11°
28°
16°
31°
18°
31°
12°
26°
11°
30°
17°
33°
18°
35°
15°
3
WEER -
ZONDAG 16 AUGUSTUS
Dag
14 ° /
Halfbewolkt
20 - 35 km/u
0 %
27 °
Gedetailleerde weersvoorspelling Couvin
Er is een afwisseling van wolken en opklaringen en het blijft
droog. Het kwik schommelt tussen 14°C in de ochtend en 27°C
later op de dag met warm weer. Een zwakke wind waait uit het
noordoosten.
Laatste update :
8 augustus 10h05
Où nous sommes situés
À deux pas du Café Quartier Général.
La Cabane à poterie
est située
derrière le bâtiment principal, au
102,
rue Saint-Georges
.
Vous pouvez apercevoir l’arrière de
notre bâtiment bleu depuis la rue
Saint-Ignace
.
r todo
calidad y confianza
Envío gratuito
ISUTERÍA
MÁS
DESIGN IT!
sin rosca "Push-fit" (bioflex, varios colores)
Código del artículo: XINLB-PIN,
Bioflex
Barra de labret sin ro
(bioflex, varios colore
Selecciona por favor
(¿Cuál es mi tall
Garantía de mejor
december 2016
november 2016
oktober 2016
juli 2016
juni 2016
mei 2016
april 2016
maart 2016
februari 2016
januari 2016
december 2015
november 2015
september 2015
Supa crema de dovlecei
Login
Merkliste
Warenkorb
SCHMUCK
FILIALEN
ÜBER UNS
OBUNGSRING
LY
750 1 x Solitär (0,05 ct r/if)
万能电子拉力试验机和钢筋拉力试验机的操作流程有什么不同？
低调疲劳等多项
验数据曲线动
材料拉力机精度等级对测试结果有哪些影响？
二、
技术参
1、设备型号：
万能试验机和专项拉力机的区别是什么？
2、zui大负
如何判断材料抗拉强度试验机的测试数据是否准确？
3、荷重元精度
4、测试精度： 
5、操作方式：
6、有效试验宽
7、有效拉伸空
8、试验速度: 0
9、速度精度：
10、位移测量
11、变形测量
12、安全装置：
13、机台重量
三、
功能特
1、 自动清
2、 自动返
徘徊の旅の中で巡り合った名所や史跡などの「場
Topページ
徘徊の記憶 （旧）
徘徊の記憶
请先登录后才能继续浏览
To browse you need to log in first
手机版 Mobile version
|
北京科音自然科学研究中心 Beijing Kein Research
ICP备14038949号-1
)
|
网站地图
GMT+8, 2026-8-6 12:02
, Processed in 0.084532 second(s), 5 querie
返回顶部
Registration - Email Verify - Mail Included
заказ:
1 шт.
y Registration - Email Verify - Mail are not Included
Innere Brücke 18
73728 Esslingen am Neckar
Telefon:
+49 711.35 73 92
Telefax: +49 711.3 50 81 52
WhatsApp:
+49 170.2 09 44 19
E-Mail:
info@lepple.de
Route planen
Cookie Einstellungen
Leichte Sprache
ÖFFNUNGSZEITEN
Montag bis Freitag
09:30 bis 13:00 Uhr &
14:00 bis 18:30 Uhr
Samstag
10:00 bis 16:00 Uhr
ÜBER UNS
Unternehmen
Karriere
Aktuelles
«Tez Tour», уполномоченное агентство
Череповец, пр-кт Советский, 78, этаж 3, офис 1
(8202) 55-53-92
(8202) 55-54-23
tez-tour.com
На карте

· · · · ·

• _Task to carry out_:
Please output the listing above exactly, every line included.

• _Output below_:
11°
28°
16°
31°
18°
31°
12°
26°
11°
30°
17°
33°
18°
35°
15°
3
WEER -
ZONDAG 16 AUGUSTUS
Dag
14 ° /
Halfbewolkt
20 - 35 km/u
0 %
27 °
Gedetailleerde weersvoorspelling Couvin
Er is een afwisseling van wolken en opklaringen en het blijft
droog. Het kwik schommelt tussen 14°C in de ochtend en 27°C
later op de dag met warm weer. Een zwakke wind waait uit het
noordoosten.
Laatste update :
8 augustus 10h05
Où nous sommes situés
À deux pas du Café Quartier Général.
La Cabane à poterie
est située
derrière le bâtiment principal, au
102,
rue Saint-Georges
.
Vous pouvez apercevoir l’arrière de
notre bâtiment bleu depuis la rue
Saint-Ignace
.
r todo
calidad y confianza
Envío gratuito
ISUTERÍA
MÁS
DESIGN IT!
sin rosca "Push-fit" (bioflex, varios colores)
Código del artículo: XINLB-PIN,
Bioflex
Barra de labret sin ro
(bioflex, varios colore
Selecciona por favor
(¿Cuál es mi tall
Garantía de mejor
december 2016
november 2016
oktober 2016
juli 2016
juni 2016
mei 2016
april 2016
maart 2016
februari 2016
januari 2016
december 2015
november 2015
september 2015
Supa crema de dovlecei
Login
Merkliste
Warenkorb
SCHMUCK
FILIALEN
ÜBER UNS
OBUNGSRING
LY
750 1 x Solitär (0,05 ct r/if)
万能电子拉力试验机和钢筋拉力试验机的操作流程有什么不同？
低调疲劳等多项
验数据曲线动
材料拉力机精度等级对测试结果有哪些影响？
二、
技术参
1、设备型号：
万能试验机和专项拉力机的区别是什么？
2、zui大负
如何判断材料抗拉强度试验机的测试数据是否准确？
3、荷重元精度
4、测试精度： 
5、操作方式：
6、有效试验宽
7、有效拉伸空
8、试验速度: 0
9、速度精度：
10、位移测量
11、变形测量
12、安全装置：
13、机台重量
三、
功能特
1、 自动清
2、 自动返
徘徊の旅の中で巡り合った名所や史跡などの「場
Topページ
徘徊の記憶 （旧）
徘徊の記憶
请先登录后才能继续浏览
To browse you need to log in first
手机版 Mobile version
|
北京科音自然科学研究中心 Beijing Kein Research
ICP备14038949号-1
)
|
网站地图
GMT+8, 2026-8-6 12:02
, Processed in 0.084532 second(s), 5 querie
返回顶部
Registration - Email Verify - Mail Included
заказ:
1 шт.
y Registration - Email Verify - Mail are not Included
Innere Brücke 18
73728 Esslingen am Neckar
Telefon:
+49 711.35 73 92
Telefax: +49 711.3 50 81 52
WhatsApp:
+49 170.2 09 44 19
E-Mail:
info@lepple.de
Route planen
Cookie Einstellungen
Leichte Sprache
ÖFFNUNGSZEITEN
Montag bis Freitag
09:30 bis 13:00 Uhr &
14:00 bis 18:30 Uhr
Samstag
10:00 bis 16:00 Uhr
ÜBER UNS
Unternehmen
Karriere
Aktuelles
«Tez Tour», уполномоченное агентство
Череповец, пр-кт Советский, 78, этаж 3, офис 1
(8202) 55-53-92
(8202) 55-54-23
tez-tour.com
На карте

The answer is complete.